Rodríguez-Mansilla Juan, González-Sánchez Blanca, De Toro García Álvaro, Valera-Donoso Enrique, Garrido-Ardila Elisa María, Jiménez-Palomares María, González López-Arza María Victoria
J Tradit Chin Med. 2016 Feb;36(1):1-13. doi: 10.1016/s0254-6272(16)30001-2.

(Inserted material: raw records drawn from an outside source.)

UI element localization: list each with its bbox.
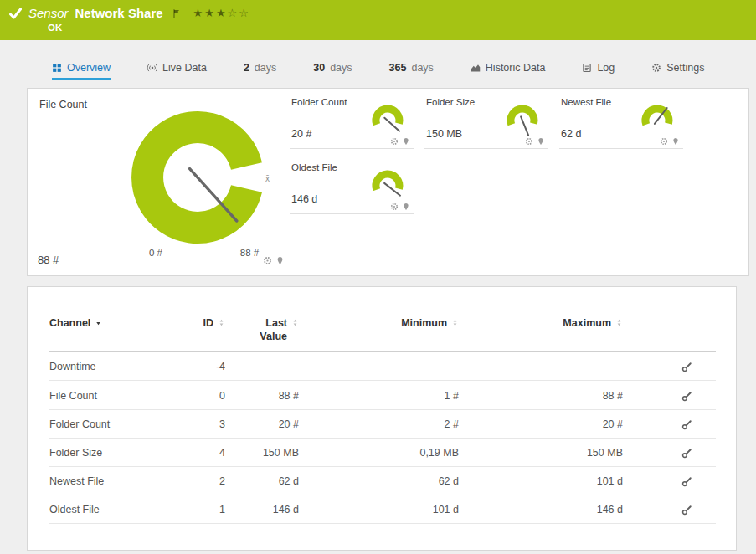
tab-settings[interactable]: Settings	[651, 62, 704, 80]
channel-minimum: 0,19 MB	[299, 438, 459, 466]
channel-last-value: 20 #	[225, 409, 299, 438]
gauge-pin-icon[interactable]	[402, 137, 410, 146]
channel-name: File Count	[49, 381, 175, 409]
channel-name: Newest File	[49, 467, 175, 495]
tab-label: Settings	[666, 62, 704, 74]
stars-empty: ☆☆	[228, 7, 250, 19]
gauge-gear-icon[interactable]	[390, 137, 399, 146]
col-header-maximum[interactable]: Maximum	[563, 317, 611, 329]
tab-number: 30	[313, 62, 325, 74]
channel-settings-icon[interactable]	[681, 362, 692, 372]
sensor-title-row: Sensor Network Share ★★★☆☆	[8, 6, 748, 20]
channel-settings-icon[interactable]	[681, 391, 692, 402]
gauge-gear-icon[interactable]	[660, 137, 668, 146]
object-kind-label: Sensor	[28, 6, 69, 20]
gauge-gear-icon[interactable]	[263, 256, 272, 265]
col-header-last-value[interactable]: Last Value	[250, 317, 287, 343]
gauge-gear-icon[interactable]	[525, 137, 533, 146]
tab-30-days[interactable]: 30 days	[313, 62, 352, 80]
col-header-minimum[interactable]: Minimum	[401, 317, 447, 329]
col-header-channel[interactable]: Channel	[49, 317, 90, 329]
channel-id: 1	[175, 495, 225, 524]
channel-id: 4	[175, 438, 225, 466]
tab-historic-data[interactable]: Historic Data	[471, 62, 546, 80]
channel-settings-icon[interactable]	[681, 505, 692, 516]
mini-gauge-folder-count: Folder Count 20 #	[290, 94, 414, 149]
channel-minimum: 101 d	[299, 495, 459, 524]
historic-data-icon	[471, 63, 481, 73]
tab-log[interactable]: Log	[582, 62, 615, 80]
gauge-pin-icon[interactable]	[671, 137, 680, 146]
tab-overview[interactable]: Overview	[52, 62, 111, 80]
stars-filled: ★★★	[193, 7, 228, 19]
sort-icon[interactable]	[218, 319, 225, 326]
channel-name: Oldest File	[49, 495, 175, 524]
channel-last-value: 146 d	[225, 495, 299, 524]
mini-gauge-newest-file: Newest File 62 d	[559, 94, 683, 149]
sort-desc-icon[interactable]	[95, 320, 102, 327]
channels-panel: Channel ID Last Value Minimum Maximum Do…	[27, 286, 737, 551]
table-row-newest-file: Newest File 2 62 d 62 d 101 d	[49, 467, 716, 495]
mini-gauge-grid: Folder Count 20 # Folder Size 150 MB	[290, 94, 683, 214]
channel-maximum: 20 #	[459, 409, 623, 438]
gauge-scale-min: 0 #	[139, 248, 172, 258]
channel-minimum: 2 #	[299, 409, 459, 438]
primary-gauge-value: 88 #	[38, 254, 59, 266]
sort-icon[interactable]	[451, 319, 459, 326]
table-row-oldest-file: Oldest File 1 146 d 101 d 146 d	[49, 495, 716, 524]
channel-id: 0	[175, 381, 225, 409]
channel-last-value	[225, 352, 299, 381]
gauge-gear-icon[interactable]	[390, 203, 399, 211]
channel-maximum: 146 d	[459, 495, 623, 524]
tab-number: 2	[244, 62, 249, 74]
tab-label: Live Data	[162, 62, 207, 74]
sort-icon[interactable]	[291, 319, 299, 326]
mini-gauge-actions	[390, 137, 410, 146]
sensor-header: Sensor Network Share ★★★☆☆ OK	[0, 0, 756, 40]
tab-unit: days	[411, 62, 433, 74]
tab-2-days[interactable]: 2 days	[244, 62, 276, 80]
channel-last-value: 88 #	[225, 381, 299, 409]
folder-size-gauge	[501, 102, 543, 141]
flag-icon[interactable]	[172, 8, 182, 18]
tab-bar: Overview Live Data 2 days 30 days 365 da…	[0, 58, 756, 80]
mini-gauge-value: 20 #	[291, 128, 311, 140]
channel-settings-icon[interactable]	[681, 419, 692, 430]
status-check-icon	[8, 7, 22, 20]
oldest-file-gauge	[367, 167, 409, 206]
channel-maximum: 101 d	[459, 467, 623, 495]
primary-gauge-label: File Count	[39, 99, 87, 110]
tab-365-days[interactable]: 365 days	[389, 62, 434, 80]
channel-maximum: 88 #	[459, 381, 623, 409]
gauge-scale-max: 88 #	[233, 248, 266, 258]
tab-live-data[interactable]: Live Data	[147, 62, 207, 80]
channel-id: -4	[175, 352, 225, 381]
prtg-sensor-page: Sensor Network Share ★★★☆☆ OK Overview L…	[0, 0, 756, 554]
channel-name: Downtime	[49, 352, 175, 381]
mini-gauge-value: 62 d	[561, 128, 581, 140]
gauge-average-marker: x̄	[265, 174, 270, 183]
table-row-folder-size: Folder Size 4 150 MB 0,19 MB 150 MB	[49, 438, 716, 466]
sensor-title: Network Share	[75, 6, 163, 20]
col-header-id[interactable]: ID	[203, 317, 214, 329]
tab-label: Overview	[67, 62, 111, 74]
channel-id: 2	[175, 467, 225, 495]
channel-name: Folder Count	[49, 409, 175, 438]
channels-table: Channel ID Last Value Minimum Maximum Do…	[49, 317, 716, 524]
tab-label: Historic Data	[486, 62, 546, 74]
newest-file-gauge	[636, 102, 678, 141]
channel-settings-icon[interactable]	[681, 448, 692, 459]
gauge-pin-icon[interactable]	[537, 137, 545, 146]
mini-gauge-value: 150 MB	[426, 128, 462, 140]
primary-gauge-actions	[263, 256, 285, 265]
table-row-downtime: Downtime -4	[49, 352, 716, 381]
channel-settings-icon[interactable]	[681, 476, 692, 487]
gauge-pin-icon[interactable]	[275, 256, 285, 265]
priority-stars[interactable]: ★★★☆☆	[193, 7, 250, 19]
sort-icon[interactable]	[615, 319, 623, 326]
gauge-pin-icon[interactable]	[402, 203, 410, 211]
mini-gauge-actions	[390, 203, 410, 211]
channel-last-value: 62 d	[225, 467, 299, 495]
channel-last-value: 150 MB	[225, 438, 299, 466]
settings-gear-icon	[651, 63, 661, 73]
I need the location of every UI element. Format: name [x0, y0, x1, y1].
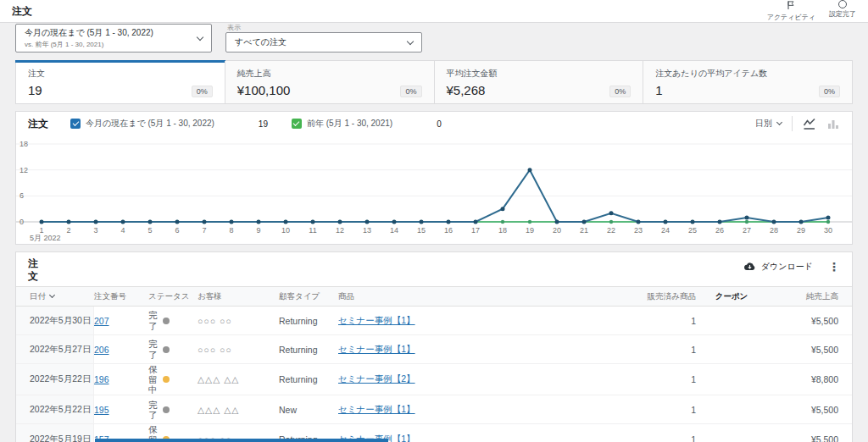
data-point	[799, 220, 804, 224]
data-point	[609, 220, 613, 224]
data-point	[175, 220, 180, 224]
progress-ring-icon	[838, 0, 847, 8]
data-point	[501, 207, 505, 211]
date-range-select[interactable]: 今月の現在まで (5月 1 - 30, 2022) vs. 前年 (5月 1 -…	[15, 24, 212, 52]
x-axis-label: 18	[498, 226, 507, 235]
activity-label: アクティビティ	[767, 13, 815, 22]
download-button[interactable]: ダウンロード	[743, 261, 813, 273]
x-axis-label: 4	[120, 226, 125, 235]
bar-chart-toggle[interactable]	[826, 117, 840, 130]
x-axis-label: 7	[202, 226, 206, 235]
data-point	[203, 220, 207, 224]
setup-complete-label: 設定完了	[829, 9, 856, 19]
legend-item[interactable]: 前年 (5月 1 - 30, 2021)0	[292, 118, 442, 130]
order-number-link[interactable]: 195	[94, 405, 109, 415]
column-header[interactable]: 日付	[16, 291, 94, 302]
line-chart-toggle[interactable]	[803, 117, 816, 130]
column-header: 純売上高	[767, 291, 852, 302]
customer-cell: ○○○ ○○	[198, 345, 279, 355]
data-point	[745, 215, 749, 219]
x-axis-label: 19	[526, 226, 534, 235]
status-label: 保留中	[148, 364, 159, 395]
show-label: 表示	[225, 24, 422, 32]
summary-card[interactable]: 注文あたりの平均アイテム数10%	[643, 61, 852, 103]
summary-card[interactable]: 注文190%	[16, 61, 225, 103]
percent-badge: 0%	[819, 86, 840, 97]
items-sold-cell: 1	[495, 345, 696, 355]
status-dot-icon	[163, 346, 170, 353]
card-value: ¥5,268	[447, 83, 486, 97]
date-cell: 2022年5月19日	[16, 424, 94, 442]
x-axis-label: 17	[471, 226, 480, 235]
order-filter-select[interactable]: すべての注文	[225, 32, 422, 52]
data-point	[772, 220, 776, 224]
chevron-down-icon	[197, 33, 203, 40]
chevron-down-icon	[407, 37, 414, 44]
card-label: 純売上高	[237, 68, 422, 80]
kebab-menu-icon[interactable]: ⋮	[828, 262, 840, 271]
status-dot-icon	[163, 376, 170, 383]
data-point	[121, 220, 125, 224]
checkbox-checked-icon	[292, 119, 302, 129]
table-row: 2022年5月22日196保留中△△△ △△Returningセミナー事例【2】…	[16, 364, 852, 395]
data-point	[501, 220, 504, 224]
product-link[interactable]: セミナー事例【1】	[338, 315, 415, 325]
summary-card[interactable]: 平均注文金額¥5,2680%	[434, 61, 643, 103]
order-number-link[interactable]: 196	[94, 374, 109, 384]
product-link[interactable]: セミナー事例【1】	[338, 344, 415, 354]
column-header: 商品	[338, 291, 495, 302]
x-axis-label: 25	[688, 226, 697, 235]
product-link[interactable]: セミナー事例【2】	[338, 373, 415, 384]
data-point	[555, 220, 559, 224]
customer-cell: △△△ △△	[198, 374, 279, 384]
column-header: 販売済み商品	[495, 291, 696, 302]
date-cell: 2022年5月30日	[16, 307, 94, 334]
date-range-primary: 今月の現在まで (5月 1 - 30, 2022)	[25, 27, 153, 39]
data-point	[230, 220, 234, 224]
x-axis-label: 15	[417, 226, 426, 235]
status-label: 完了	[148, 310, 159, 330]
chart-panel: 注文 今月の現在まで (5月 1 - 30, 2022)19前年 (5月 1 -…	[15, 111, 853, 245]
x-axis-label: 14	[390, 226, 398, 235]
data-point	[664, 220, 668, 224]
x-axis-label: 8	[229, 226, 233, 235]
line-chart-icon	[803, 117, 816, 130]
percent-badge: 0%	[400, 86, 421, 97]
items-sold-cell: 1	[495, 316, 696, 326]
x-axis-label: 3	[93, 226, 97, 235]
data-point	[284, 220, 288, 224]
data-point	[392, 220, 397, 224]
y-axis-label: 6	[19, 191, 24, 200]
page-title: 注文	[12, 4, 32, 19]
date-cell: 2022年5月27日	[16, 335, 94, 363]
summary-card[interactable]: 純売上高¥100,1000%	[225, 61, 434, 103]
data-point	[311, 220, 315, 224]
order-filter-value: すべての注文	[235, 36, 287, 48]
setup-complete-button[interactable]: 設定完了	[829, 0, 856, 22]
table-row: 2022年5月27日206完了○○○ ○○Returningセミナー事例【1】1…	[16, 335, 852, 364]
x-axis-label: 28	[770, 226, 778, 235]
items-sold-cell: 1	[495, 405, 696, 415]
data-point	[718, 220, 722, 224]
legend-item[interactable]: 今月の現在まで (5月 1 - 30, 2022)19	[70, 118, 268, 130]
x-axis-label: 6	[175, 226, 179, 235]
order-number-link[interactable]: 207	[94, 316, 109, 326]
net-sales-cell: ¥5,500	[767, 345, 852, 355]
data-point	[338, 220, 342, 224]
date-range-secondary: vs. 前年 (5月 1 - 30, 2021)	[25, 40, 153, 49]
filters-row: 今月の現在まで (5月 1 - 30, 2022) vs. 前年 (5月 1 -…	[0, 23, 868, 57]
customer-type-cell: Returning	[279, 345, 338, 355]
x-axis-label: 27	[743, 226, 751, 235]
x-axis-label: 23	[634, 226, 643, 235]
data-point	[826, 220, 830, 224]
table-row: 2022年5月22日195完了△△△ △△Newセミナー事例【1】1¥5,500	[16, 395, 852, 424]
column-header: クーポン	[696, 291, 767, 302]
status-cell: 完了	[148, 310, 198, 330]
order-number-link[interactable]: 206	[94, 345, 109, 355]
activity-button[interactable]: アクティビティ	[767, 0, 815, 22]
product-link[interactable]: セミナー事例【1】	[338, 404, 415, 414]
percent-badge: 0%	[609, 86, 631, 97]
net-sales-cell: ¥8,800	[767, 374, 852, 384]
interval-select[interactable]: 日別	[755, 118, 782, 130]
x-axis-label: 29	[797, 226, 805, 235]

OBJECTIVE: To summarize the literature about the effectiveness of dry needling (DN) on relieving pain and increasing range of motion (ROM) in individuals with myofascial pain syndrome (MPS). METHODS: Papers published from January 2000 to January 2013 were identified through an electronic search in the databases MEDLINE, Dialnet, Cochrane Library Plus, Physiotherapy Evidence Data-base (PEDro) and Spanish Superior Council of Scientific Research (CSIC). The studies included were randomized controlled trials written in English and/or Spanish about the effectiveness of DN on pain and ROM in individuals with MPS. RESULTS: Out of 19 clinical trials that were potentially relevant, a total of 10 were included in the Meta-analysis. Regarding pain intensity reduction when measured before and immediately after the intervention, DN achieved improvement compared with the placebo treatment [d = - 0.49; 95% CI (- 3.21, 0.42)] and with the control group [d = - 9.13; 95% C (- 14.70, - 3.56)]. However, other treatments achieved better results on the same variable compared with DN, considering the measurements for pre-treatment and immediately after [d = 2.54; 95% CI (- 0.40, 5.48)], as well as the pre-treatment and after 3-4 weeks [d = 4.23; 95% CI (0.78, 7.68)]. DN showed a significantly increased ROM when measured before the intervention and immediately after, in comparison with the placebo [d = 2.00; 95% C (1.60, 2.41)]. However, other treatments achieved a significant better result regarding ROM when it was measured before the intervention and immediately after, as compared with DN [d = - 1.42; 95% CI (- 1.84, - 0.99)]. CONCLUSION: DN was less effective on decreasing pain comparing to the placebo group. Other treatments were more effective than DN on reducing pain after 3-4 weeks. However, on increasing ROM, DN was more effective comparing to that of placebo group, but less than other treatments.
目的:总结有关干针疗法(DN)对缓解肌筋膜疼痛综合征(MPS)患者疼痛及增加关节活动范围(ROM)有效性的文献。 方法:通过在MEDLINE、Dialnet、Cochrane图书馆升级版、物理治疗证据数据库(PEDro)和西班牙科学研究高级理事会(CSIC)等数据库中进行电子检索,确定2000年1月至2013年1月发表的论文。纳入的研究为用英文和/或西班牙文撰写的关于DN对MPS患者疼痛和ROM有效性的随机对照试验。 结果:在19项可能相关的临床试验中,共有10项纳入荟萃分析。关于干预前和干预后即刻测量的疼痛强度降低情况,与安慰剂治疗相比,DN有改善 [d = - 0.49;95%可信区间(- 3.21, 0.42)],与对照组相比也有改善 [d = - 9.13;95%可信区间(- 14.70, - 3.56)]。然而,考虑到治疗前和治疗后即刻的测量结果 [d = 2.54;95%可信区间(- 0.40, 5.48)],以及治疗前和3 - 4周后的测量结果 [d = 4.23;95%可信区间(0.78, 7.68)],与DN相比,其他治疗在同一变量上取得了更好的结果。与安慰剂相比,干预前和干预后即刻测量时,DN显示ROM显著增加 [d = 2.00;95%可信区间(1.60, 2.41)]。然而,与DN相比,干预前和干预后即刻测量ROM时,其他治疗取得了显著更好的结果 [d = - 1.42;95%可信区间(- 1.84, - 0.99)]。 结论:与安慰剂组相比,DN在减轻疼痛方面效果较差。3 - 4周后,其他治疗在减轻疼痛方面比DN更有效。然而,在增加ROM方面,与安慰剂组相比DN更有效,但不如其他治疗。